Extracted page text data
* * * * *
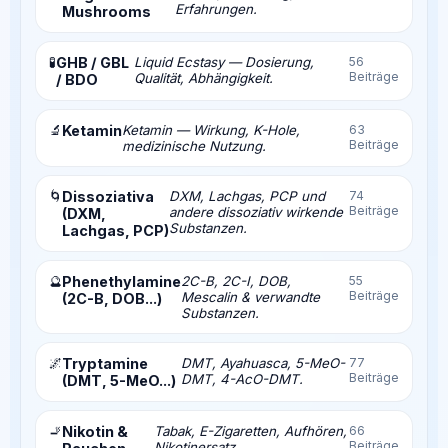
Erfahrungen.
Mushrooms
🧪
GHB / GBL
Liquid Ecstasy — Dosierung,
56
Beiträge
Qualität, Abhängigkeit.
/ BDO
🔬
Ketamin
Ketamin — Wirkung, K-Hole,
63
Beiträge
medizinische Nutzung.
🌀
Dissoziativa
DXM, Lachgas, PCP und
74
Beiträge
andere dissoziativ wirkende
(DXM,
Substanzen.
Lachgas, PCP)
🔮
Phenethylamine
2C-B, 2C-I, DOB,
55
Beiträge
Mescalin & verwandte
(2C-B, DOB...)
Substanzen.
🌌
Tryptamine
DMT, Ayahuasca, 5-MeO-
77
Beiträge
DMT, 4-AcO-DMT.
(DMT, 5-MeO...)
🚬
Nikotin &
Tabak, E-Zigaretten, Aufhören,
66
Beiträge
Nikotinersatz.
* * * * *
### Work task
Give back, word for word, only the lines above from the line holding "Qualität, Abhängigkeit." to the line holding "(DMT, 5-MeO...)", both included.

### Output of the task
Qualität, Abhängigkeit.
/ BDO
🔬
Ketamin
Ketamin — Wirkung, K-Hole,
63
Beiträge
medizinische Nutzung.
🌀
Dissoziativa
DXM, Lachgas, PCP und
74
Beiträge
andere dissoziativ wirkende
(DXM,
Substanzen.
Lachgas, PCP)
🔮
Phenethylamine
2C-B, 2C-I, DOB,
55
Beiträge
Mescalin & verwandte
(2C-B, DOB...)
Substanzen.
🌌
Tryptamine
DMT, Ayahuasca, 5-MeO-
77
Beiträge
DMT, 4-AcO-DMT.
(DMT, 5-MeO...)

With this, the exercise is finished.